Copy out the data in full and exactly, passing over the pictures.

Dataset section:
------------
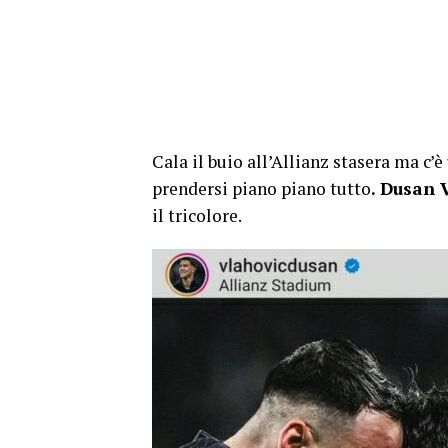
Cala il buio all’Allianz stasera ma c’è
prendersi piano piano tutto
. Dusan 
il tricolore.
------------
Result for this exercise:
Cala il buio all’Allianz stasera ma c’è
prendersi piano piano tutto
. Dusan 
il tricolore.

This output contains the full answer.